Now, however, I've put on a third recording of the Seventh. It is one I have championed here before, but since have gone several months without listening to it. The big question: was it anything as good as I remembered?
The answer is, unequivocally, yes. Thomas Dausgaard's recording with the Swedish Chamber Orchestra is a "HIP Hybrid" - olden stylings on modern instruments. And it is stunning. The funny thing about this recording is that after I listened to it once, back in March, it instantly adopted a mythical status in my brain. Since then I have returned each time with some skepticism, as if it can't be so, or I must have just been in a particular mood. Why the doubt? Not sure. This listen has been just as riveting as the prior ones: music-making that totally bankrupts my ability to throw adjectives at it. It is big, bold, driven, powerful, propulsive, intimate, chamber-like, immediate, it's in my room here with me; it's charming, stern, eternal, mortal, alive, fantastical, earthy, and, if I can use the word again, mythical. That's a soup of contradictions. But this performance is no soup of contradictions.

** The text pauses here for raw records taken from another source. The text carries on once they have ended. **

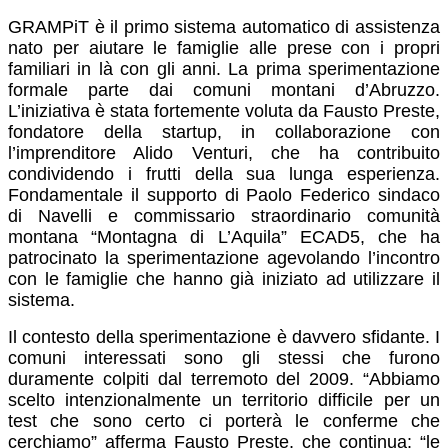
GRAMPiT è il primo sistema automatico di assistenza
nato per aiutare le famiglie alle prese con i propri
familiari in là con gli anni. La prima sperimentazione
formale parte dai comuni montani d’Abruzzo.
L’iniziativa è stata fortemente voluta da Fausto Preste,
fondatore della startup, in collaborazione con
l’imprenditore Alido Venturi,
che ha contribuito
condividendo i frutti della sua lunga esperienza.
Fondamentale il supporto di Paolo Federico sindaco
di Navelli e commissario straordinario comunità
montana “Montagna di L’Aquila” ECAD5, che ha
patrocinato la sperimentazione agevolando l’incontro
con le famiglie che hanno già iniziato ad utilizzare il
sistema.
Il contesto della sperimentazione è davvero sfidante. I
comuni interessati sono gli stessi che furono
duramente colpiti dal terremoto del 2009. “Abbiamo
scelto intenzionalmente un territorio difficile per un
test che sono certo ci porterà le conferme che
cerchiamo” afferma Fausto Preste, che continua: “le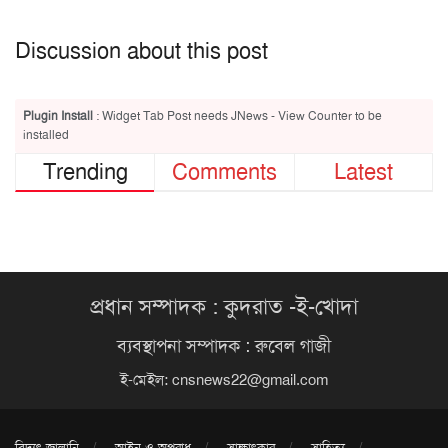
Discussion about this post
Plugin Install
: Widget Tab Post needs JNews - View Counter to be
installed
Trending
Comments
Latest
প্রধান সম্পাদক : কুদরাত -ই-খোদা
ব্যবস্থাপনা সম্পাদক : রুবেল গাজী
ই-মেইল:
cnsnews22@gmail.com
বিদ্যুৎ জ্বালানি
আইন ও অপরাধ
সাক্ষাৎকার
সাহিত্য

When I first posted about it here, I used a phrase that may have hinted at what I'm trying and failing spectacularly to say. Here it is: listening to this Dausgaard recording of the Beethoven Seventh, I really feel not merely as if I am listening to this music for the first time - but as if it is being played for the first time.
The timpani is pounding out the big drum rolls in the third movement trio right now. And now the bass' last line before the scherzo explodes back onto the scene - strictly in tempo. This music is alive. Wow.
DISCLAIMER: This was written after midnight, so it may contain fancies and flights of purple prose.